• Source data:
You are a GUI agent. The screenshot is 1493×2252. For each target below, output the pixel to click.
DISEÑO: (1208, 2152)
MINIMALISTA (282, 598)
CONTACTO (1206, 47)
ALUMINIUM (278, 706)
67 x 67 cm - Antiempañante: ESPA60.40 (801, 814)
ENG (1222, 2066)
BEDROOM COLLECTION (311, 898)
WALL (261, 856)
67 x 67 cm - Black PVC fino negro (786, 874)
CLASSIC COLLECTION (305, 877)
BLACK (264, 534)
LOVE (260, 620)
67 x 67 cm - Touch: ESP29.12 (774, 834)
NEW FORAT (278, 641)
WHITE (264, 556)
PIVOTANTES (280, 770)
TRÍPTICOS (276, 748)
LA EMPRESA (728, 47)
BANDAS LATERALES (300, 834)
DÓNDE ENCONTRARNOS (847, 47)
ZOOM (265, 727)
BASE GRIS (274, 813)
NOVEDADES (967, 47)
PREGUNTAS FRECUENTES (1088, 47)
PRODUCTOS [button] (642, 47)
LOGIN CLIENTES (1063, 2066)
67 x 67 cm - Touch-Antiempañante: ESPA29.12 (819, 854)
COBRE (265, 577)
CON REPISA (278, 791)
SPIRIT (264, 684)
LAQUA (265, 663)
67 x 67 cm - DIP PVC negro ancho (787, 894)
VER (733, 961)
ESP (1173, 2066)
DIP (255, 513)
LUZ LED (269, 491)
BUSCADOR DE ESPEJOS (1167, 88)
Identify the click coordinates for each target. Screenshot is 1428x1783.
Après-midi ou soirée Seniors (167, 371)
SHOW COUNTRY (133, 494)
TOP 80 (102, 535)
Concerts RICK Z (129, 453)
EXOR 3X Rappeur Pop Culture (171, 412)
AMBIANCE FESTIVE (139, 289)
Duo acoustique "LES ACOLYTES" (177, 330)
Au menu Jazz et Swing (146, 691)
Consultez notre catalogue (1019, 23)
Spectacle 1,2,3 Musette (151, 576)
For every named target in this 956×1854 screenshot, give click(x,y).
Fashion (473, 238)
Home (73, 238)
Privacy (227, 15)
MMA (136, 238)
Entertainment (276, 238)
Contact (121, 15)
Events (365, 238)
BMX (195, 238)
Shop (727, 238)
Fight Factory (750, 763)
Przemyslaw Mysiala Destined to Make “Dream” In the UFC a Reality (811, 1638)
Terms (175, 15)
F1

• Assigned task:
Would you please write the entries out again in full, exactly as given?

• Task response:
You are a GUI agent. The screenshot is 1493×2252. For each target below, output the pixel to click.
DISEÑO: (1208, 2152)
MINIMALISTA (282, 598)
CONTACTO (1206, 47)
ALUMINIUM (278, 706)
67 x 67 cm - Antiempañante: ESPA60.40 (801, 814)
ENG (1222, 2066)
BEDROOM COLLECTION (311, 898)
WALL (261, 856)
67 x 67 cm - Black PVC fino negro (786, 874)
CLASSIC COLLECTION (305, 877)
BLACK (264, 534)
LOVE (260, 620)
67 x 67 cm - Touch: ESP29.12 (774, 834)
NEW FORAT (278, 641)
WHITE (264, 556)
PIVOTANTES (280, 770)
TRÍPTICOS (276, 748)
LA EMPRESA (728, 47)
BANDAS LATERALES (300, 834)
DÓNDE ENCONTRARNOS (847, 47)
ZOOM (265, 727)
BASE GRIS (274, 813)
NOVEDADES (967, 47)
PREGUNTAS FRECUENTES (1088, 47)
PRODUCTOS [button] (642, 47)
LOGIN CLIENTES (1063, 2066)
67 x 67 cm - Touch-Antiempañante: ESPA29.12 (819, 854)
COBRE (265, 577)
CON REPISA (278, 791)
SPIRIT (264, 684)
LAQUA (265, 663)
67 x 67 cm - DIP PVC negro ancho (787, 894)
VER (733, 961)
ESP (1173, 2066)
DIP (255, 513)
LUZ LED (269, 491)
BUSCADOR DE ESPEJOS (1167, 88)
Identify the click coordinates for each target. Screenshot is 1428x1783.
Après-midi ou soirée Seniors (167, 371)
SHOW COUNTRY (133, 494)
TOP 80 (102, 535)
Concerts RICK Z (129, 453)
EXOR 3X Rappeur Pop Culture (171, 412)
AMBIANCE FESTIVE (139, 289)
Duo acoustique "LES ACOLYTES" (177, 330)
Au menu Jazz et Swing (146, 691)
Consultez notre catalogue (1019, 23)
Spectacle 1,2,3 Musette (151, 576)
For every named target in this 956×1854 screenshot, give click(x,y).
Fashion (473, 238)
Home (73, 238)
Privacy (227, 15)
MMA (136, 238)
Entertainment (276, 238)
Contact (121, 15)
Events (365, 238)
BMX (195, 238)
Shop (727, 238)
Fight Factory (750, 763)
Przemyslaw Mysiala Destined to Make “Dream” In the UFC a Reality (811, 1638)
Terms (175, 15)
F1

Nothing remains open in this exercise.